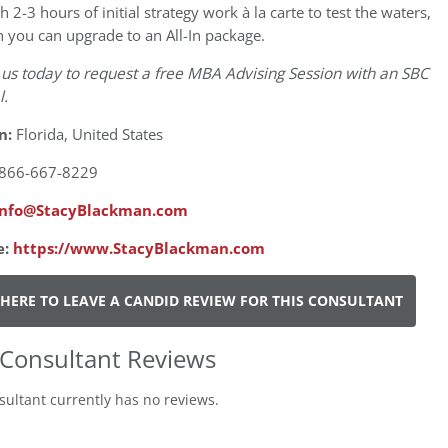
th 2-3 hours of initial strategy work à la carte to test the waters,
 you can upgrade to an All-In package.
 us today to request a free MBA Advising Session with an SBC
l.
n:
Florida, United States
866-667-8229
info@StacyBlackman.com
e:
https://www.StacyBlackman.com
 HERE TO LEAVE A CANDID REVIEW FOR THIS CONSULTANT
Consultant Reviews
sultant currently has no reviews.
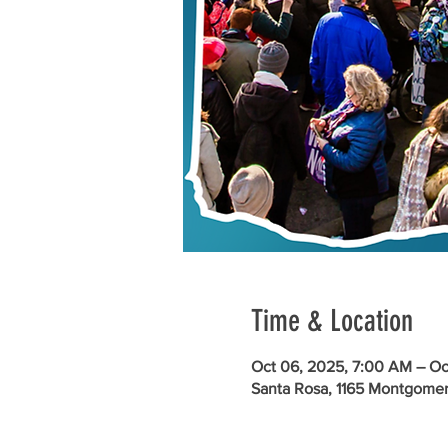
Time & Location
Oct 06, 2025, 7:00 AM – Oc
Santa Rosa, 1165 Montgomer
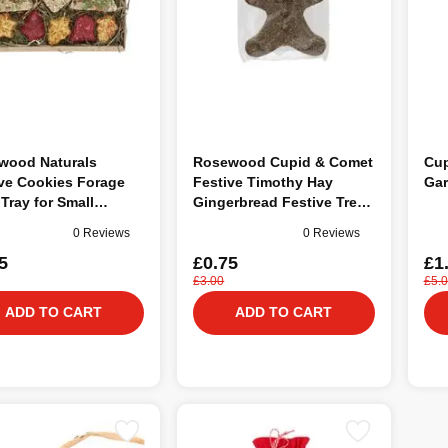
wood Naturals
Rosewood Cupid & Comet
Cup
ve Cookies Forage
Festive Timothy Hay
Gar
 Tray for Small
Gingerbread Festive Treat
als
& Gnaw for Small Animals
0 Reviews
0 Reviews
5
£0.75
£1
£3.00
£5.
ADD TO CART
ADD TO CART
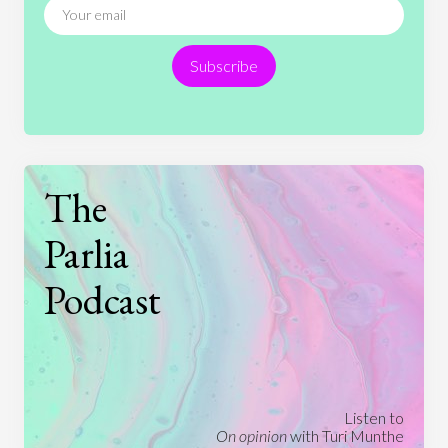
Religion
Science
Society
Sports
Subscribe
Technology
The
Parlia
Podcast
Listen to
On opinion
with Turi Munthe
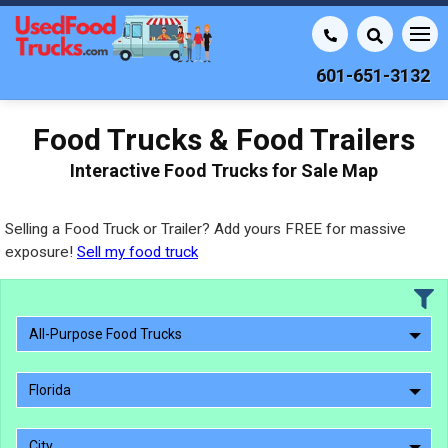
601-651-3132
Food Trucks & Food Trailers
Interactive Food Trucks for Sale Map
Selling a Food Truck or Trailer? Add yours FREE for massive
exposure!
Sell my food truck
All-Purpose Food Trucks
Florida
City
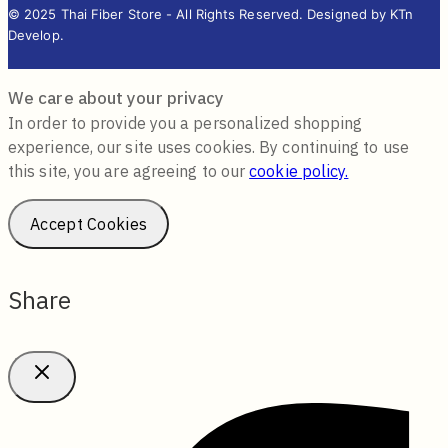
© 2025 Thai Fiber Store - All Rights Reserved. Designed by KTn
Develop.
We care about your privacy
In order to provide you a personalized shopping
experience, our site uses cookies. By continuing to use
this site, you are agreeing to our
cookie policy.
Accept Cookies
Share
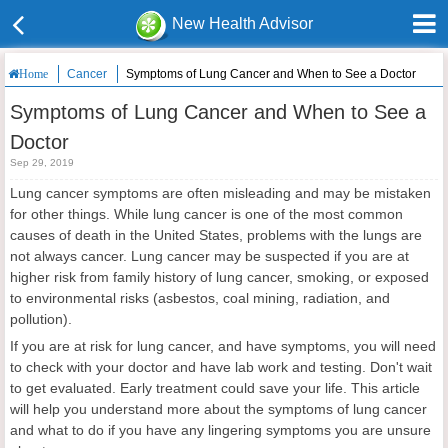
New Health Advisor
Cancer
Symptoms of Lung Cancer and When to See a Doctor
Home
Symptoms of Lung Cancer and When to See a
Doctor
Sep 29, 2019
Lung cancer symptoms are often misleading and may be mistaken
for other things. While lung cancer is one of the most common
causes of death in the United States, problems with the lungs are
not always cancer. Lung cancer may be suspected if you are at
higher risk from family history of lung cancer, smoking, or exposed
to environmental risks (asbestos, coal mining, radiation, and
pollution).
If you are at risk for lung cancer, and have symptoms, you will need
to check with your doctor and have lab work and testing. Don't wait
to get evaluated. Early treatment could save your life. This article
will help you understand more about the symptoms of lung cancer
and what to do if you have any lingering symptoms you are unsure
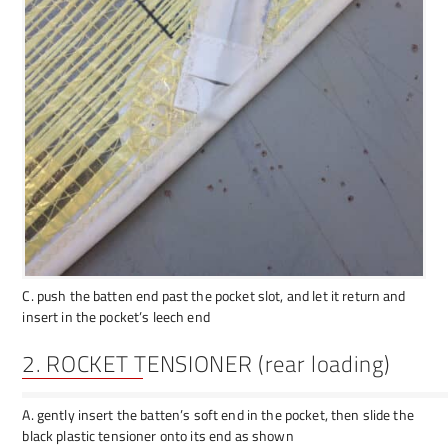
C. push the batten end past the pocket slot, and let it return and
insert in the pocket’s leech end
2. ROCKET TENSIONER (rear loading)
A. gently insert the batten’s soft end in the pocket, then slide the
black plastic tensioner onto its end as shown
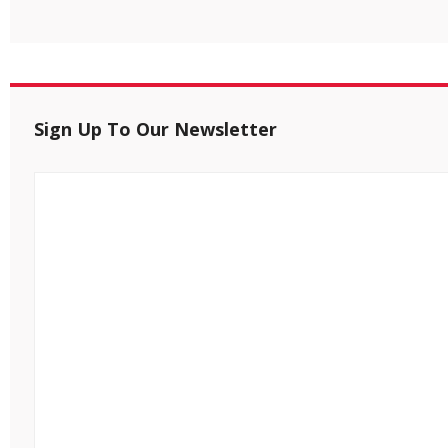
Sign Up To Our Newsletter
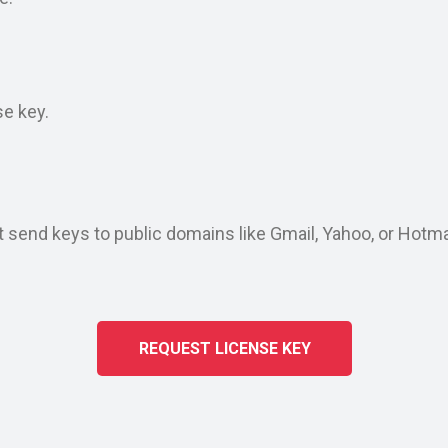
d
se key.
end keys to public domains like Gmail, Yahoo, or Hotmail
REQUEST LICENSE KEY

Exercise directions: Copy exactly, please, the lines that run from the line holding "C. push the" through the closing line of the material above, omitting every picture.

Exercise solution:
C. push the batten end past the pocket slot, and let it return and
insert in the pocket’s leech end
2. ROCKET TENSIONER (rear loading)
A. gently insert the batten’s soft end in the pocket, then slide the
black plastic tensioner onto its end as shown
Sign Up To Our Newsletter
d
se key.
end keys to public domains like Gmail, Yahoo, or Hotmail
REQUEST LICENSE KEY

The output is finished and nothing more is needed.